Surnommée «L’infirmière diabolique», elle a travaillé dans plusieurs services de pédiatrie au Texas dans les années1980. On pense qu’elle a tué entre 11 et 46 enfants en leur administrant des doses mortelles de différentes substances entre 1981 et 1982. En 1985, elle est condamnée à 99 ans de prison pour la mort d’un enfant et à 60 ans de prison pour une tentative d’empoisonnement sur un autre. Il n’a jamais pu être prouvé de liens certains avec Genene Jones pour les autres enfants décédés
 
L’enfance et l’adolescence de Genene Jones
 
Genene Jones est une enfant abandonnée et adoptée par la famille Jones, qui, a déjà, lors de son intégration dans sa famille, 3 autres enfants adoptés.
Elle vécut près de San Antonio son enfance, dans une maison de deux étages.

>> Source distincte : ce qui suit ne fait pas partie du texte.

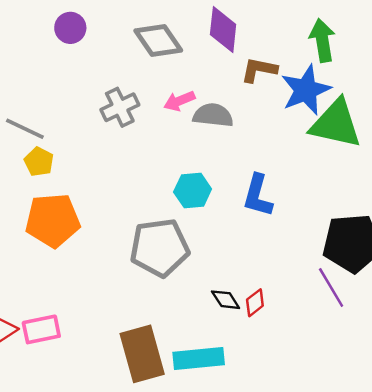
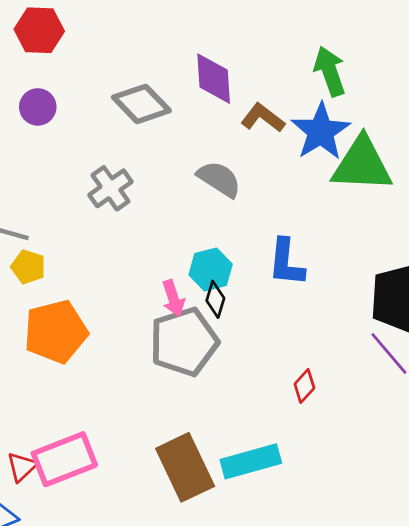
brown L-shape: (259, 70) -> (263, 118), turned 36
pink arrow: (179, 101) -> (173, 298), moved, turned -76
gray semicircle: (213, 115) -> (219, 179), turned 36
black diamond: (226, 300) -> (215, 299), moved, turned 60
pink rectangle: (41, 329) -> (64, 459), size x1.4

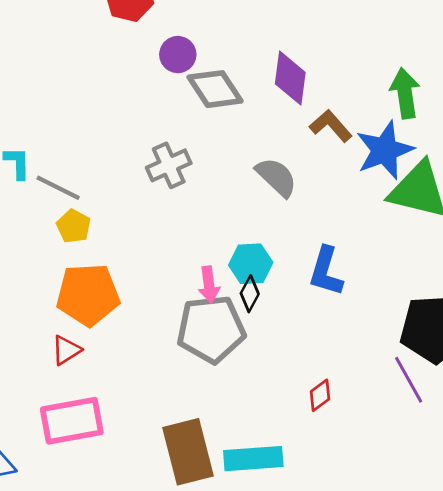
purple circle: (38, 107) -> (178, 55), moved
red triangle: (22, 467) -> (66, 350), moved

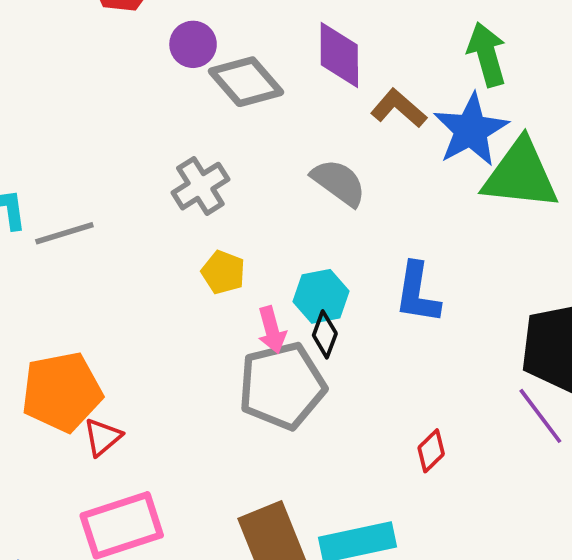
gray line: (58, 188) -> (64, 233), turned -36
yellow pentagon: (74, 226) -> (223, 272), moved
orange pentagon: (88, 295) -> (62, 392), moved

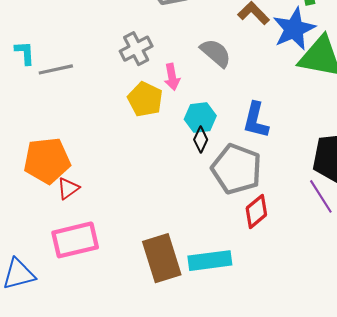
yellow pentagon: (223, 272) -> (145, 99), size x1.4
pink arrow: (272, 330) -> (172, 77), moved
gray pentagon: (282, 386) -> (237, 169), moved, turned 30
red diamond: (431, 451) -> (256, 211), size x1.4

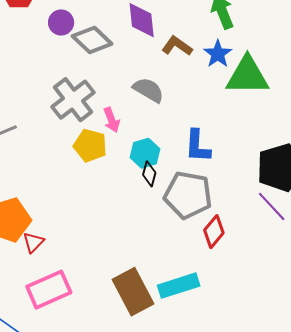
blue star: (294, 29) -> (218, 54), size x0.7
gray cross: (136, 49) -> (73, 100), size x1.4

Son père adoptif était chef d’entreprise (secteur divertissement) et exploitait notamment des boites de nuit. Dick, le père adoptif fit néanmoins faillite et dut trouver un autre travail.
 
1960 : A l’age de 10 ans, Genene a vu son père se faire arrêter pour vol ; avec effraction d’un coffre fort. 1500$ et des bijoux avaient été volés. Dick ayant laissé des traces, a vite été arrêté. Il déclara alors qu’il s’agissait d’une blague et les accusations portées contre lui furent abandonnées.
 
Durant toute son enfance, Genene est reconnue comme déjà grande manipulatrice. Elle n’a qu’une idée en tête, trouver tout moyen (y compris celui de faire semblant d’être malade) pour que les gens s’occupent d’elle.
 
Lors de sa phase pré-pubère, elle s’est fortement rapprochée de son frère aîné,Travis et ensemble ils allaient souvent dans la boutique de leur père.
 
1964 : Un jour, alors que Genene a 14 ans, son frère se tue en faisant exploser une bombe artisanale qui lui défigure le visage. Lors des funérailles de son frère (qui avait 16 ans) Genene s’évanouit après avoir hurlé.
 
Ses années de lycée
 
1967 : Pendant ses années de lycée, son père est tombé gravement malade, et une maladie en phase terminale fut diagnostiquée. Il refusa le traitement qu’on lui proposa et mourut juste après noël .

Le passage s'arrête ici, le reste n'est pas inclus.